Tesla ha marcado un punto de quiebre en su historia reciente al retirar Autopilot como equipamiento estándar en los nuevos Model 3 y Model Y vendidos en Estados Unidos y Canadá. La decisión se da en medio de presiones judiciales, cuestionamientos regulatorios y un giro estratégico que prioriza suscripciones, software y el negocio del robotaxi.
El sistema Autopilot, presentado en 2014 como una avanzada asistencia a la conducción, deja de venir incluido de serie y se reduce el equipamiento base al control de crucero adaptativo. Funciones como el centrado automático en el carril pasan a formar parte exclusivamente del paquete Full Self-Driving (FSD) Supervised, disponible únicamente mediante suscripción mensual.
Tesla fijó el precio del FSD en 99 dólares al mes y confirmó que eliminará la opción de compra única de 8.000 dólares a partir del 14 de febrero de 2026, empujando a los usuarios a un modelo de ingresos recurrentes. Este cambio refuerza la visión de la compañía como una empresa centrada en inteligencia artificial y software, más que en la fabricación tradicional de vehículos.

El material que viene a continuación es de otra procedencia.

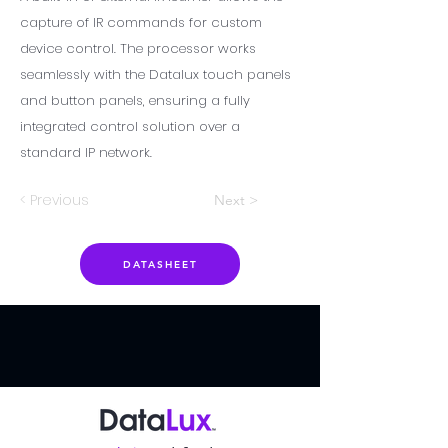
capture of IR commands for custom
device control. The processor works
seamlessly with the Datalux touch panels
and button panels, ensuring a fully
integrated control solution over a
standard IP network.
< Previous
Next >
DATASHEET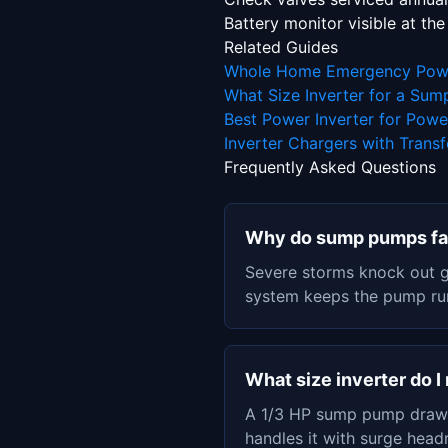
Battery monitor visible at the
Related Guides
Whole Home Emergency Powe
What Size Inverter for a Su
Best Power Inverter for Pow
Inverter Chargers with Transf
Frequently Asked Questions
Why do sump pumps fai
Severe storms knock out 
system keeps the pump run
What size inverter do 
A 1/3 HP sump pump draws
handles it with surge head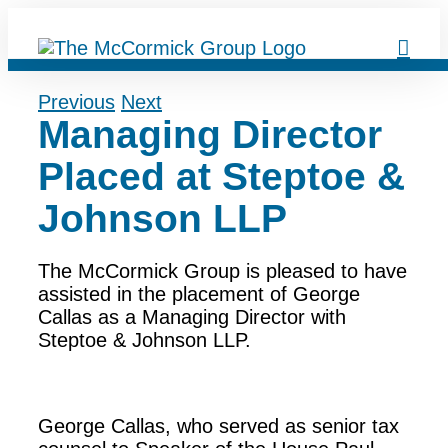
Skip
to
content
Previous
Next
Managing Director
Placed at Steptoe &
Johnson LLP
The McCormick Group is pleased to have
assisted in the placement of George
Callas as a Managing Director with
Steptoe & Johnson LLP.
George Callas, who served as senior tax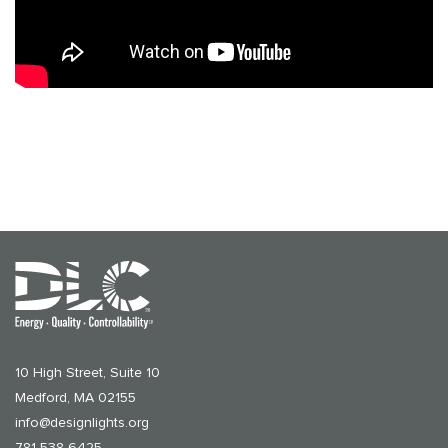
10 High Street, Suite 10
Medford, MA 02155
info@designlights.org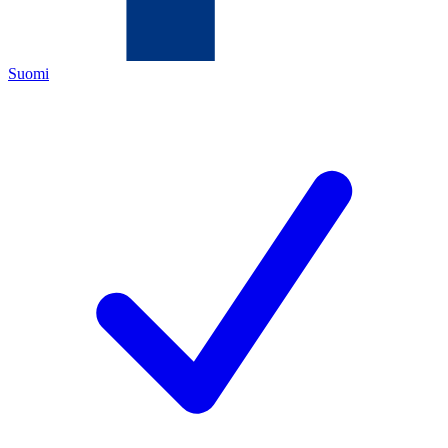
Suomi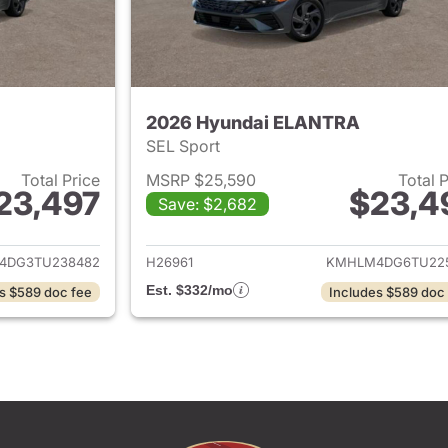
2026 Hyundai ELANTRA
SEL Sport
Total Price
MSRP $25,590
Total 
23,497
$23,4
Save: $2,682
ails for 2026 Hyundai ELANTRA
View details for
4DG3TU238482
H26961
KMHLM4DG6TU22
Est. $332/mo
s $589 doc fee
Includes $589 doc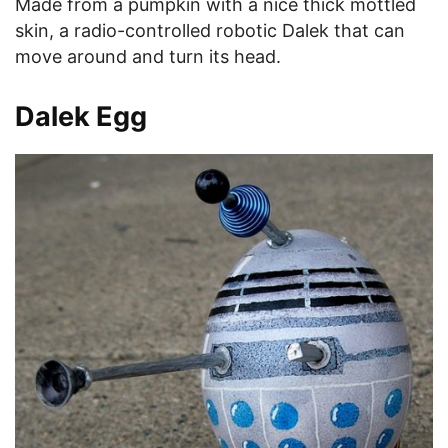
Made from a pumpkin with a nice thick mottled
skin, a radio-controlled robotic Dalek that can
move around and turn its head.
Dalek Egg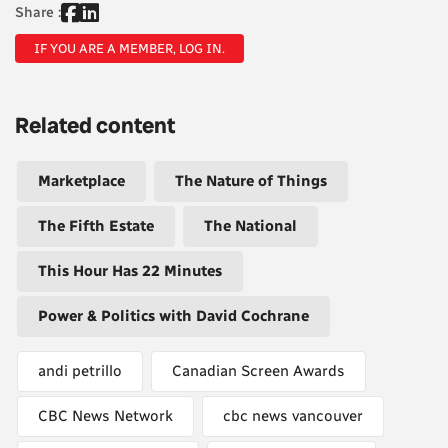
Share :
IF YOU ARE A MEMBER, LOG IN.
Related content
Marketplace
The Nature of Things
The Fifth Estate
The National
This Hour Has 22 Minutes
Power & Politics with David Cochrane
andi petrillo
Canadian Screen Awards
CBC News Network
cbc news vancouver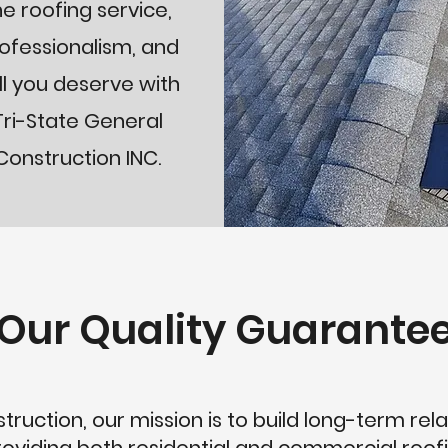
he roofing service,
ofessionalism, and
ill you deserve with
Tri-State General
Construction INC.
Our Quality Guarante
ruction, our mission is to build long-term rela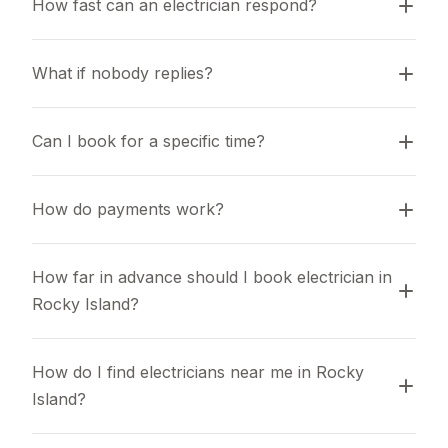
How fast can an electrician respond?
What if nobody replies?
Can I book for a specific time?
How do payments work?
How far in advance should I book electrician in 
Rocky Island?
How do I find electricians near me in Rocky 
Island?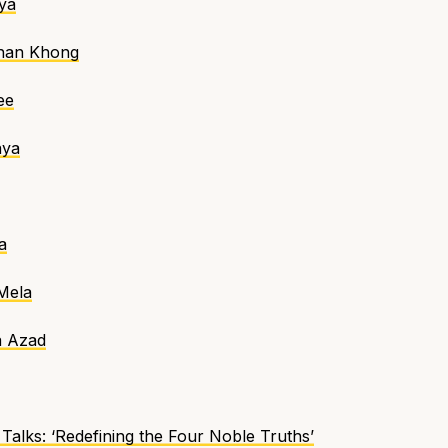
ya
Chan Khong
ee
aya
a
Mela
a Azad
Talks
:
‘Redefining the Four Noble Truths’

El movimiento coincide con un escenario regulatorio tenso en California, donde el Departamento de Vehículos Motorizados (DMV) concluyó que el uso del término “Autopilot” podría resultar engañoso para los consumidores. La advertencia incluye la posibilidad de suspender la licencia de venta de Tesla por 30 días si no se ajusta el lenguaje comercial.
Tesla redefine su negocio: menos autos, más software

Mientras California endurece su postura, Tesla utiliza Austin, Texas, como vitrina tecnológica. Allí avanza con pruebas de su servicio de robotaxi, operando vehículos sin conductor humano a bordo, aunque bajo supervisión remota. El contraste refuerza la narrativa de la compañía: menos promesas polémicas y más foco en monetizar su ecosistema digital.
La eliminación de Autopilot como estándar no solo redefine la experiencia de compra; sino que confirma una transición profunda en el modelo de negocio de Tesla; donde la suscripción sustituye a la promesa y el robotaxi se posiciona como el próximo gran salto.